Em princípio, deve-se destacar a importância, principalmente, da higienização no combate a inúmeras epidemias. Por exemplo, o caso da peste bubônica, que afligiu a Europa no século 14 e matou cerca de um terço de sua população, devido a, principalmente, condições higiênicas precárias. Tendo em vista estes fatores, o Hospital Sírio Libanês alerta que ”manter as mãos limpas pode evitar uma série de infecções e salvar vidas”. Sendo assim, praticar o hábito da higiene é essencial para que a sociedade saiba se protejar contra iminentes doenças e não entre em pânico quanto a seus perigos.

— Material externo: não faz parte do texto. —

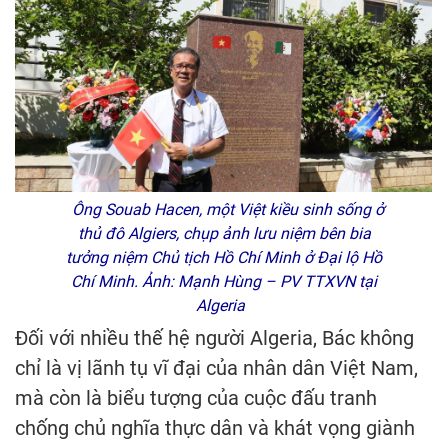
Ông Souab Hacen, một Việt kiều sinh sống ở
thủ đô Algiers, chụp ảnh lưu niệm bên bia
tưởng niệm Chủ tịch Hồ Chí Minh ở Đại lộ Hồ
Chí Minh. Ảnh: Mạnh Hùng – PV TTXVN tại
Algeria
Đối với nhiều thế hệ người Algeria, Bác không
chỉ là vị lãnh tụ vĩ đại của nhân dân Việt Nam,
mà còn là biểu tượng của cuộc đấu tranh
chống chủ nghĩa thực dân và khát vọng giành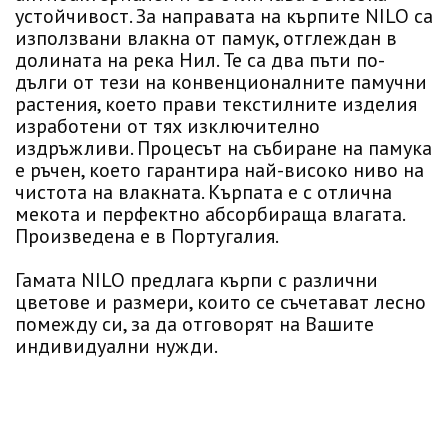
устойчивост. За направата на кърпите NILO са
използвани влакна от памук, отглеждан в
долината на река Нил. Те са два пъти по-
дълги от тези на конвенционалните памучни
растения, което прави текстилните изделия
изработени от тях изключително
издръжливи. Процесът на събиране на памука
е ръчен, което гарантира най-високо ниво на
чистота на влакната. Кърпата е с отлична
мекота и перфектно абсорбираща влагата.
Произведена е в Португалия.
Гамата NILO предлага кърпи с различни
цветове и размери, които се съчетават лесно
помежду си, за да отговорят на Вашите
индивидуални нужди.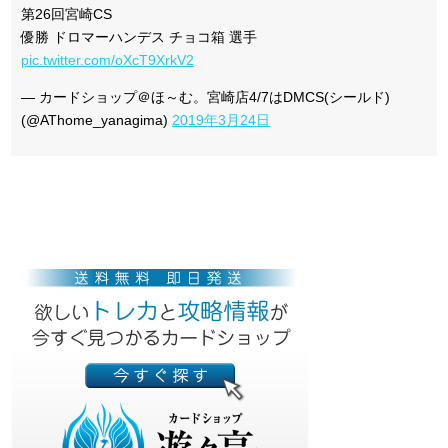
第26回宮崎CS
優勝 ドロマーハンデス チョコ箱 選手
pic.twitter.com/oXcT9XrkV2
— カードショップ＠ほ～む。宮崎店4/7はDMCS(シールド)
(@AThome_yanagima)
2019年3月24日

Ademais, analisando o contexto social o qual uma epidemia pode afetar, percebe-se que são vários os impactos causados se não houver um controle adequado. De acordo com a Conferência das Nações Unidas sobre Comércio e Desenvolvimento (UNCTAD), há a previsão de um custo de cerca de R$ 10 trilhões à economia global com o COVID-19, neste ano. Por outro lado, não se pode deixar de lado a situação agravante dos hospitais diante a uma ameaça epidêmica, já que segundo a Folha de São Paulo, a média de leitos de UTI do Sistema Único de Saúde (SUS) na rede pública é menor que a metade da demanda mundial. Desse modo, medidas devem ser tomadas para que as causas sejam evitadas, as consequências não apenas remediadas e não haja uma histeria coletiva.
Portanto, com base nos problemas abordados, certas entidades devem se incumbir de prevenir a propagação de uma epidemia, visando o bem local e, consequentemente, mundial. Para isso, o Ministério da Saúde deve conscientizar a população a respeito dos métodos de prevenção a uma doença com risco epidêmico, através de campanhas escolares, pois dessa forma as crianças podem adquirir o hábito higiênico e então construir uma sociedade mais confortável quanto a esse aspecto. Cabe a esse órgão, ainda, a melhoria dos hospitais da rede pública, através da abertura de novos leitos de UTI, contribuindo, assim, com a qualidade de atendimento e capacidade de comportamento dessas unidades de saúde. Através disso, pode-se concluir que, com tais medidas adotadas, não haveria uma preocupação generalizada acerca de uma possível epidemia, fator que contribui com a solução do problema, visto que seu maior entrave não é a doença, mas a histeria coletiva.